> WHAT IS BEING ASKED
May I have the line containing "coils a 4 tubos" and every line after it through the end of the data, repeated exactly and with no other lines?

> MATERIAL FOR THIS TASK
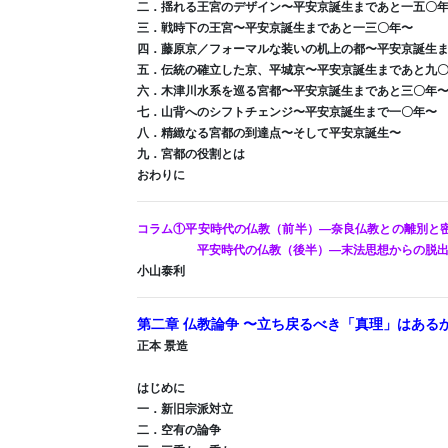
二．揺れる王宮のデザイン〜平安京誕生まであと一五〇
三．戦時下の王宮〜平安京誕生まであと一三〇年〜
四．藤原京／フォーマルな装いの机上の都〜平安京誕生
五．伝統の確立した京、平城京〜平安京誕生まであと九
六．木津川水系を巡る宮都〜平安京誕生まであと三〇年
七．山背へのシフトチェンジ〜平安京誕生まで一〇年〜
八．精緻なる宮都の到達点〜そして平安京誕生〜
九．宮都の役割とは
おわりに
コラム①平安時代の仏教（前半）―奈良仏教との離別と
平安時代の仏教（後半）―末法思想からの脱出
小山泰利
第二章 仏教論争 〜立ち戻るべき「真理」はある
正本 景造
はじめに
一．新旧宗派対立
二．空有の論争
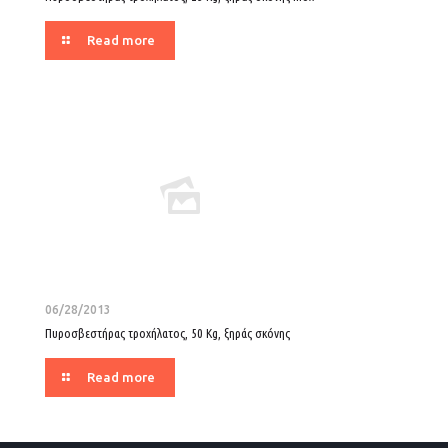
Read more
06/28/2013
Πυροσβεστήρας τροχήλατος, 50 Kg, ξηράς σκόνης
Read more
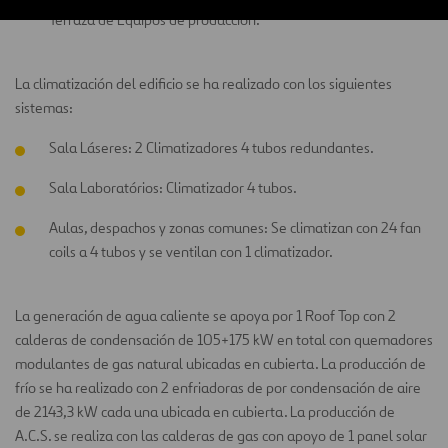
Terraza de Equipos de producción.
La climatización del edificio se ha realizado con los siguientes
sistemas:
Sala Láseres: 2 Climatizadores 4 tubos redundantes.
Sala Laboratórios: Climatizador 4 tubos.
Aulas, despachos y zonas comunes: Se climatizan con 24 fan
coils a 4 tubos y se ventilan con 1 climatizador.
La generación de agua caliente se apoya por 1 Roof Top con 2
calderas de condensación de 105+175 kW en total con quemadores
modulantes de gas natural ubicadas en cubierta. La producción de
frío se ha realizado con 2 enfriadoras de por condensación de aire
de 2143,3 kW cada una ubicada en cubierta. La producción de
A.C.S. se realiza con las calderas de gas con apoyo de 1 panel solar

> RESULT OF THE EXERCISE
coils a 4 tubos y se ventilan con 1 climatizador.
La generación de agua caliente se apoya por 1 Roof Top con 2
calderas de condensación de 105+175 kW en total con quemadores
modulantes de gas natural ubicadas en cubierta. La producción de
frío se ha realizado con 2 enfriadoras de por condensación de aire
de 2143,3 kW cada una ubicada en cubierta. La producción de
A.C.S. se realiza con las calderas de gas con apoyo de 1 panel solar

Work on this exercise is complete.